Die Abnahme einer Werkleistung wird in allen Publikationen zum Werkvertrag völlig zu Recht als „Dreh- und Angelpunkt“, „Wendepunkt“ oder „Scheitelpunkt“ bezeichnet. Der Abnahme kommt im rechtlichen Verhältnis zwischen Auftraggeber und Auftragnehmer eine zentrale Funktion zu; an die Abnahme sind elementare Veränderungen in der Stellung des Auftraggebers und des Auftragnehmers zueinander geknüpft.

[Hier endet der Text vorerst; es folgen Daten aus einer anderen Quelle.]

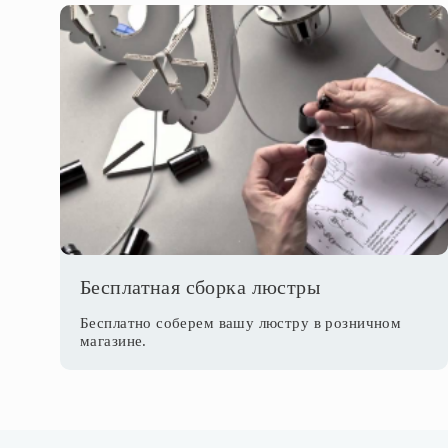
Бесплатная сборка люстры
Бесплатно соберем вашу люстру в розничном
магазине.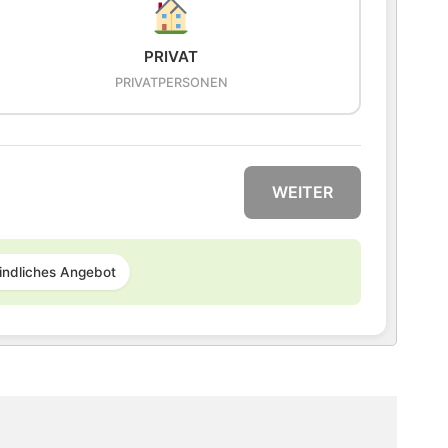
PRIVAT
PRIVATPERSONEN
WEITER
indliches Angebot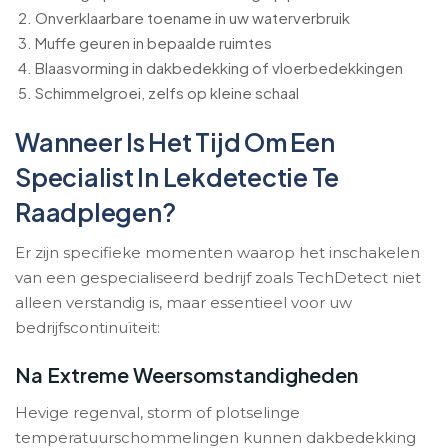
Onverklaarbare toename in uw waterverbruik
Muffe geuren in bepaalde ruimtes
Blaasvorming in dakbedekking of vloerbedekkingen
Schimmelgroei, zelfs op kleine schaal
Wanneer Is Het Tijd Om Een
Specialist In Lekdetectie Te
Raadplegen?
Er zijn specifieke momenten waarop het inschakelen
van een gespecialiseerd bedrijf zoals TechDetect niet
alleen verstandig is, maar essentieel voor uw
bedrijfscontinuïteit:
Na Extreme Weersomstandigheden
Hevige regenval, storm of plotselinge
temperatuurschommelingen kunnen dakbedekking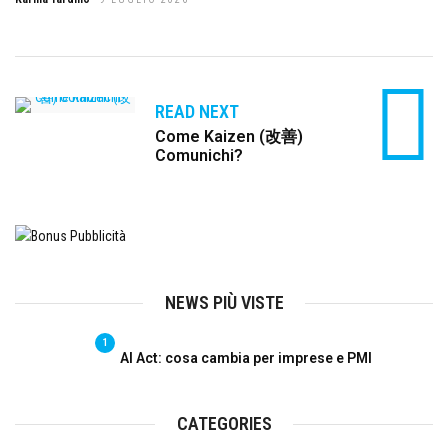
READ NEXT
Come Kaizen (改善)
Comunichi?
NEWS PIÙ VISTE
1
AI Act: cosa cambia per imprese e PMI
CATEGORIES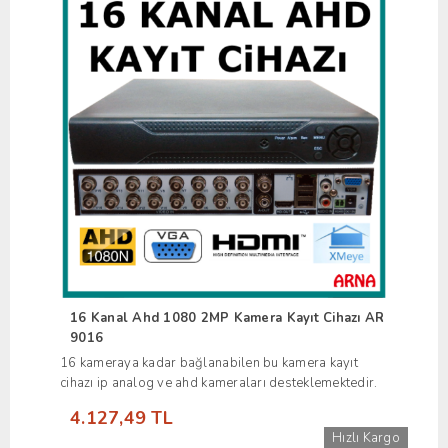
16 Kanal Ahd 1080 2MP Kamera Kayıt Cihazı AR
9016
16 kameraya kadar bağlanabilen bu kamera kayıt
cihazı ip analog ve ahd kameraları desteklemektedir.
4.127,49 TL
Hızlı Kargo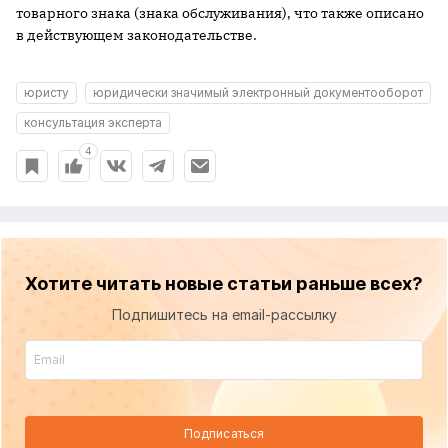
товарного знака (знака обслуживания), что также описано
в действующем законодательстве.
юристу
юридически значимый электронный документооборот
консультация эксперта
4
Хотите читать новые статьи раньше всех?
Подпишитесь на email-рассылку
Подписаться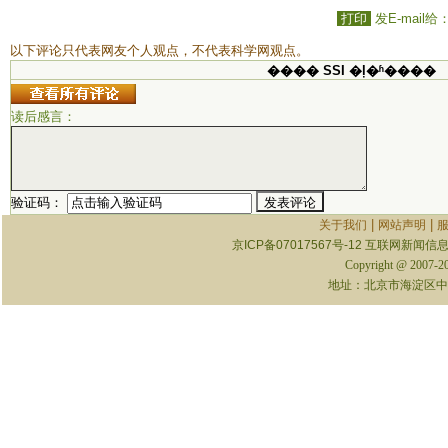
打印
发E-mail给
以下评论只代表网友个人观点，不代表科学网观点。
���� SSI �ļ�ʱ����
读后感言：
验证码：
|
|
关于我们
网站声明
京ICP备07017567号-12
互联网新闻信息服
Copyright @ 2007-
地址：北京市海淀区中关村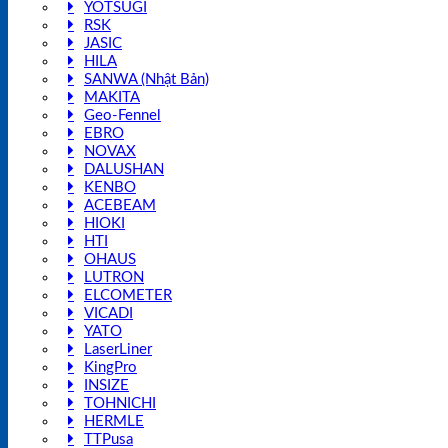
YOTSUGI
RSK
JASIC
HILA
SANWA (Nhật Bản)
MAKITA
Geo-Fennel
EBRO
NOVAX
DALUSHAN
KENBO
ACEBEAM
HIOKI
HTI
OHAUS
LUTRON
ELCOMETER
VICADI
YATO
LaserLiner
KingPro
INSIZE
TOHNICHI
HERMLE
TTPusa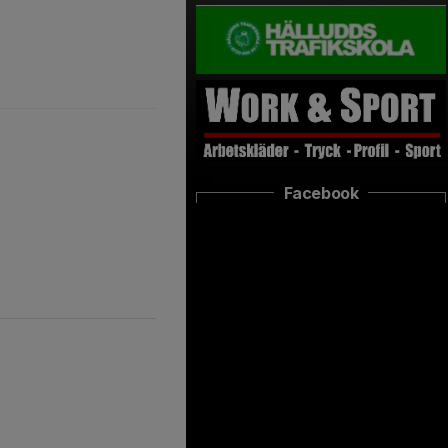
Facebook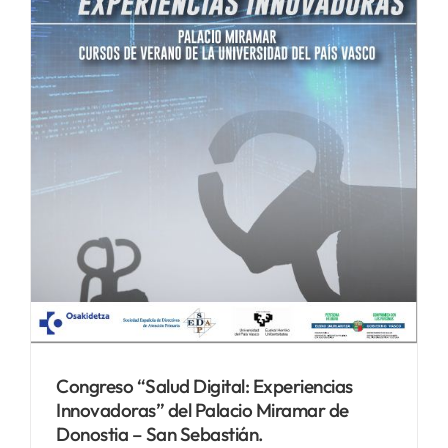
Congreso “Salud Digital: Experiencias
Innovadoras” del Palacio Miramar de
Donostia – San Sebastián.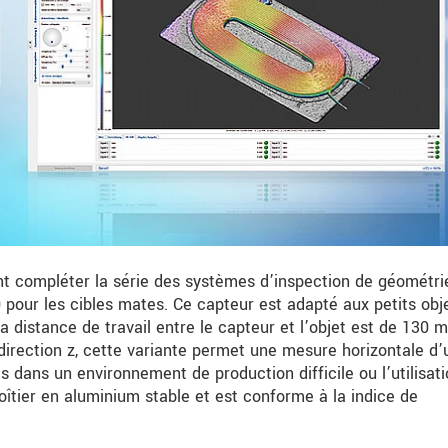
t compléter la série des systèmes d’inspection de géométri
our les cibles mates. Ce capteur est adapté aux petits obj
istance de travail entre le capteur et l’objet est de 130 
direction z, cette variante permet une mesure horizontale d’
 dans un environnement de production difficile ou l’utilisati
oîtier en aluminium stable et est conforme à la indice de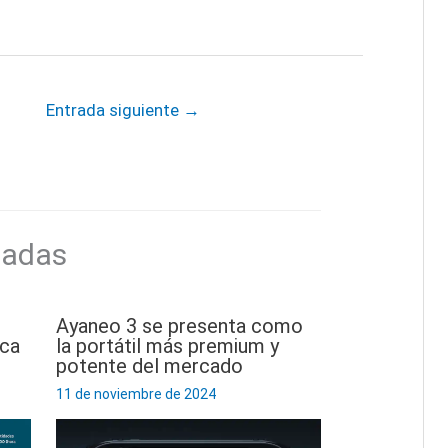
Entrada siguiente
→
nadas
Ayaneo 3 se presenta como
nca
la portátil más premium y
potente del mercado
11 de noviembre de 2024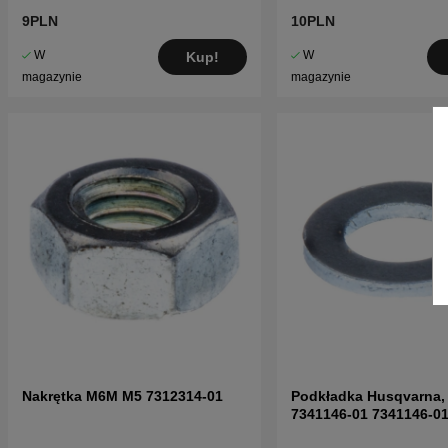
9PLN
10PLN
W
W
Kup!
magazynie
magazynie
Nakrętka M6M M5 7312314-01
Podkładka Husqvarna,
7341146-01 7341146-0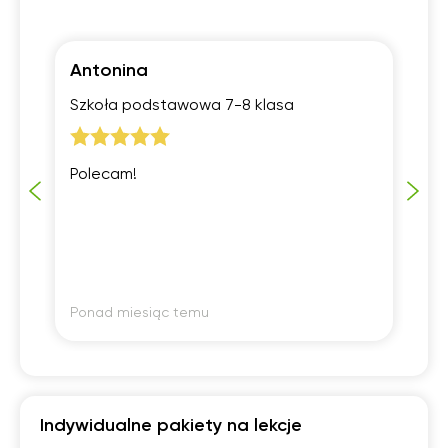
Antonina
L
Szkoła podstawowa 7-8 klasa
Eg
Polecam!
Za
Ponad miesiąc temu
Po
Indywidualne pakiety na lekcje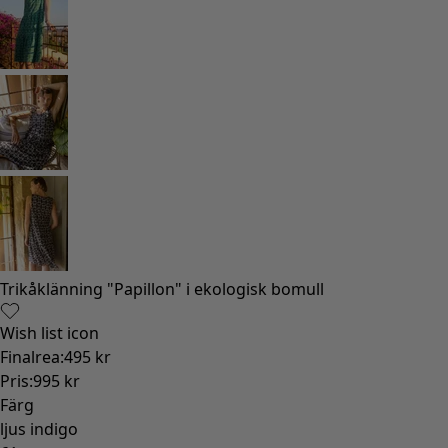
Gammaldags inredning
Lantlig inredning
Rolig inredning
Färgglad inredning
Blommig inredning
Natur
Bohemisk inredning
Skandinavisk inredning
Mysig inredning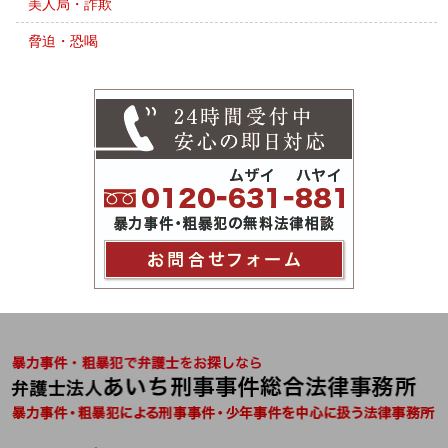
美人局・詐欺
脅迫・恐喝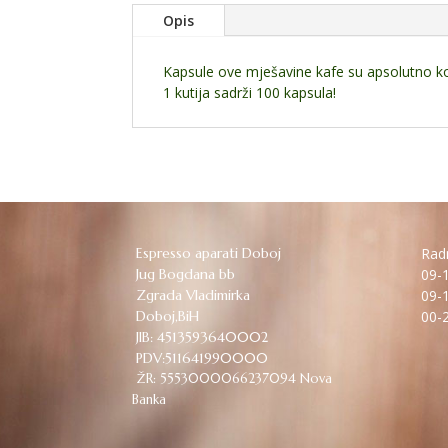
Opis
Kapsule ove mješavine kafe su apsolutno
1 kutija sadrži 100 kapsula!
Espresso aparati Doboj
Radn
Jug Bogdana bb
09-1
Zgrada Vladimirka
09-1
Doboj,BiH
00-2
JIB: 4513593640002
PDV:511641990000
ŽR: 5553000066237094 Nova
Banka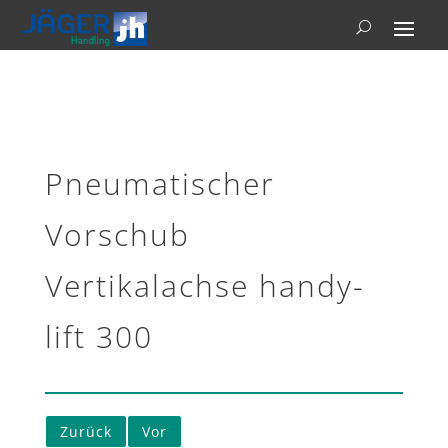
Pneumatischer
Vorschub
Vertikalachse handy-
lift 300
Zurück
Vor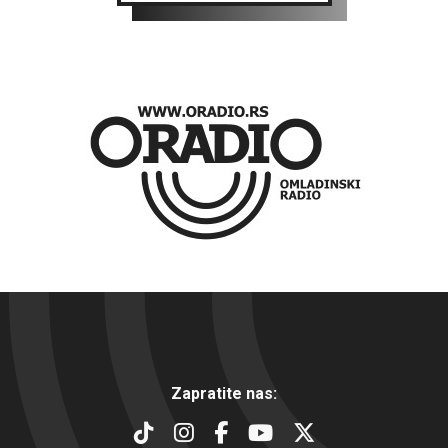
Zapratite nas: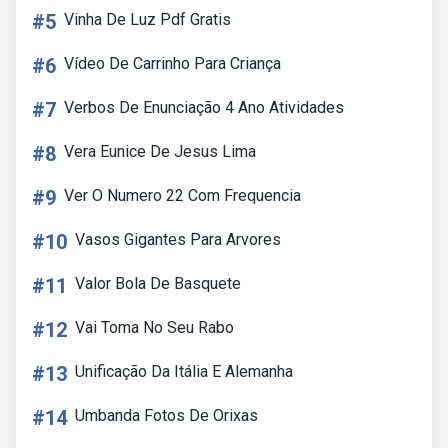
#5
Vinha De Luz Pdf Gratis
#6
Vídeo De Carrinho Para Criança
#7
Verbos De Enunciação 4 Ano Atividades
#8
Vera Eunice De Jesus Lima
#9
Ver O Numero 22 Com Frequencia
#10
Vasos Gigantes Para Arvores
#11
Valor Bola De Basquete
#12
Vai Toma No Seu Rabo
#13
Unificação Da Itália E Alemanha
#14
Umbanda Fotos De Orixas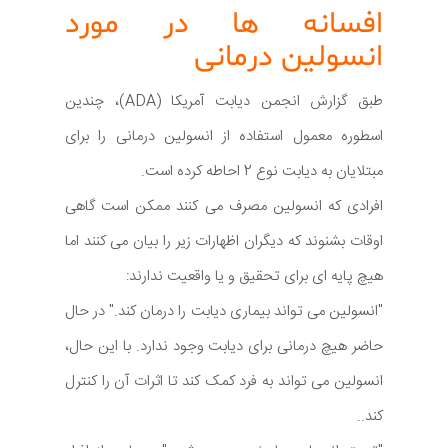
افسانه ها در مورد
انسولین درمانی
طبق گزارش انجمن دیابت آمریکا (ADA)، چندین
اسطوره معمول استفاده از انسولین درمانی را برای
مبتلایان به دیابت نوع 2 احاطه کرده است.
افرادی که انسولین مصرف می کنند ممکن است گاهی
اوقات بشنوند که دیگران اظهارات زیر را بیان می کنند اما
هیچ پایه ای برای تحقیق و یا واقعیت ندارند:
"انسولین می تواند بیماری دیابت را درمان کند." در حال
حاضر هیچ درمانی برای دیابت وجود ندارد. با این حال،
انسولین می تواند به فرد کمک کند تا اثرات آن را کنترل
کند..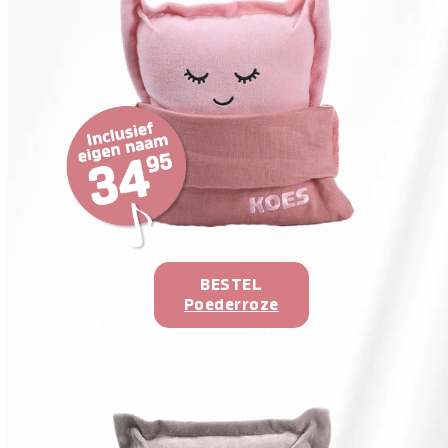
BESTEL
Poederroze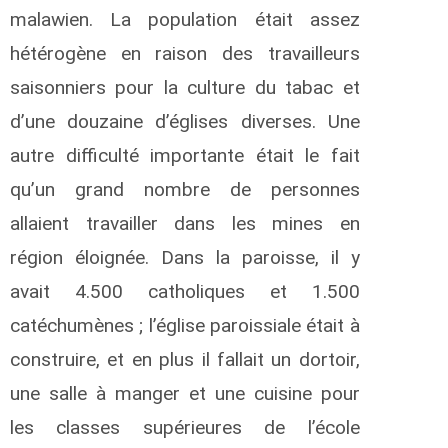
malawien. La population était assez
hétérogène en raison des travailleurs
saisonniers pour la culture du tabac et
d’une douzaine d’églises diverses. Une
autre difficulté importante était le fait
qu’un grand nombre de personnes
allaient travailler dans les mines en
région éloignée. Dans la paroisse, il y
avait 4.500 catholiques et 1.500
catéchumènes ; l’église paroissiale était à
construire, et en plus il fallait un dortoir,
une salle à manger et une cuisine pour
les classes supérieures de l’école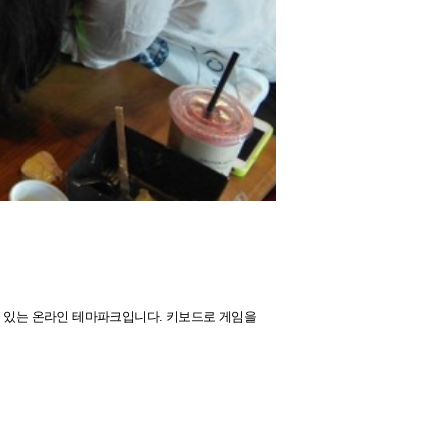
수 있는 온라인 테마파크입니다. 키보드로 게임을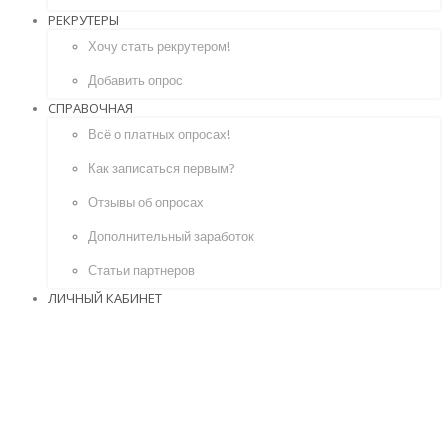
РЕКРУТЕРЫ
Хочу стать рекрутером!
Добавить опрос
СПРАВОЧНАЯ
Всё о платных опросах!
Как записаться первым?
Отзывы об опросах
Дополнительный заработок
Статьи партнеров
ЛИЧНЫЙ КАБИНЕТ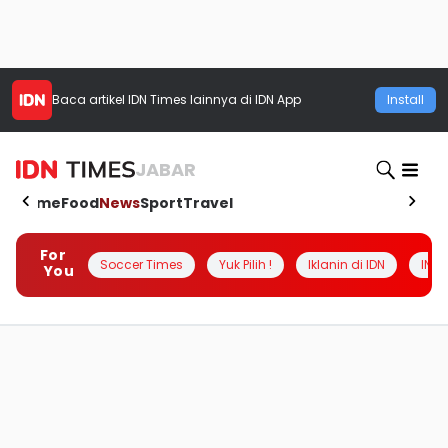
Baca artikel
IDN Times
lainnya di IDN App
Install
JABAR
Home
Food
News
Sport
Travel
For
Soccer Times
Yuk Pilih !
Iklanin di IDN
INSI
You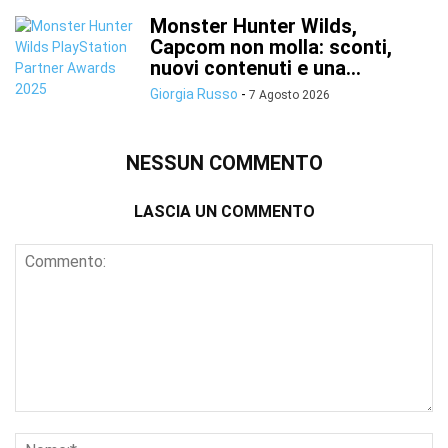
Monster Hunter Wilds,
Capcom non molla: sconti,
nuovi contenuti e una...
Giorgia Russo
-
7 Agosto 2026
NESSUN COMMENTO
LASCIA UN COMMENTO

Die Abnahme ist die wichtigste vertragliche Zäsur im Ablauf eines Werkvertrags: Mit ihr endet das Arbeits- und Erfüllungsstadium; es beginnt der Bereich der Abwicklung und Gewährleistung. Dennoch wird die Abnahme sogar bei großen Bauvorhaben immer wieder sträflich vernachlässigt, woraus nicht selten später erhebliche Meinungsdifferenzen und gerichtliche Auseinandersetzungen resultieren.
Dieses Baustellenhandbuch Abnahme wendet sich in erster Linie an all jene, die im Rahmen eines Bauvorhabens – gleich ob auf Auftraggeberseite oder auf Auftragnehmerseite – mit einer Abnahme konfrontiert werden. Deshalb konzentrieren sich die nachfolgenden Ausführungen auf die Abnahme bei Bauverträgen. Die wesentlichsten Grundsätze der Abnahme gelten allerdings gleichermaßen auch für Werkverträge außerhalb von Bauvorhaben, z. B. für die Reparatur eines Segelboots.
In der Baupraxis wird dem Bauvertrag häufig die VOB (Vergabe- und Vertragsordnung für Bauleistungen) mit ihren Teilen B (Allgemeine Vertragsbedingungen für die Ausführung von Bauleistungen) und C (Allgemeine Technische Vertragsbedingungen für Bauleistungen) vorrangig vor den BGB-Vorschriften zugrunde gelegt. Dabei ist zu beachten, dass die VOB/B gegenüber Verbrauchern nicht zur Anwendung vorgesehen und nicht vollständig wirksam ist. Die VOB/B sollte deshalb in Bauverträgen mit Verbrauchern nicht verwendet werden (Näheres in
Kapitel 2.4).Vorschriften für die Abnahme nach BGB und VOB/B
Die wichtigsten gesetzlichen Regelungen zur Abnahme finden sich für den BGB-Bauvertrag in §§ 634a Abs. 2, 640, 641 und 644 bis 646 BGB (a. F. und n. F.). Für den VOB-Bauertrag wird das BGB überlagert von § 12 VOB/B.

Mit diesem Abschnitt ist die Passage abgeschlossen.